GROUNDED emerges as a stereotype-breaking examination of top Black talent, its genesis and diversity, and how it thrives. Six Boston couples lead in philanthropy, law, medicine, real estate, religion, higher education, business, and government. Bennie and Flash, Jacquie and Wayne, Deborah and Duane, Carol and Bernie, Gloria and Ray, and Diane and Deval -- all are grounded in marriage and in the stratified New England city they call home.
Pastor Ray Hammond, a trained surgeon, also identifies as a peacemaker, applying humanitarian techniques, regardless of how old or deep the conflicts. Gloria White Hammond says the couple pursues a "ministry of healing."
These power pairs embody daring and excellence. Honest accounts engage and challenge observers to review perspectives, personal choices, and possible stereotypes.
"We still have a lot of young people in our lives," says Diane Patrick, the labor negotiator of 35 years, "We just don’t let them go." Governor Deval Patrick adds, "We have a broad definition of family…for example, students who come from far a distance. They adopt our home and we adopt them."
Cool and accomplished, they have made unmistakable breakthroughs. Distinct from "cousins" in New York, Atlanta, Chicago, or L.A., places with proportionally larger minority populations, Massachusetts stars shine, without critical demographic numbers.
Carol Fulp, a business relations expert, urges corporate professionals to seek out work environments which demonstrate they value individual differences like ethnicity and culture.
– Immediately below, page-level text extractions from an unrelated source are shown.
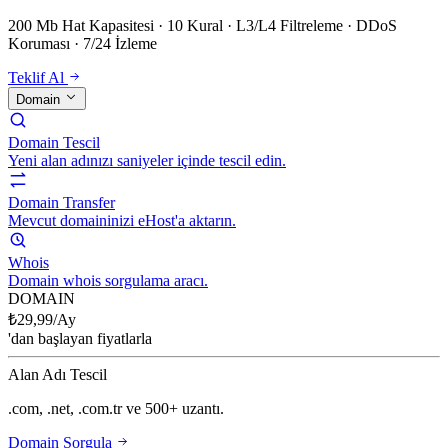
200 Mb Hat Kapasitesi · 10 Kural · L3/L4 Filtreleme · DDoS
Koruması · 7/24 İzleme
Teklif Al
Domain
Domain Tescil
Yeni alan adınızı saniyeler içinde tescil edin.
Domain Transfer
Mevcut domaininizi eHost'a aktarın.
Whois
Domain whois sorgulama aracı.
DOMAIN
₺
29,99
/Ay
'dan başlayan fiyatlarla
Alan Adı Tescil
.com, .net, .com.tr ve 500+ uzantı.
Domain Sorgula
Investing in a somewhat different approach, Bernie Fulp believes business "ownership among people of color can occur, that it must occur."
Centered at the axis of success and pushback, their stories prove that, even within marriage, Black power is not monolithic.
After long careers battling racial inequity in different ways, they continue striving for their families, and for fellow Black Bostonians waiting on their "come up."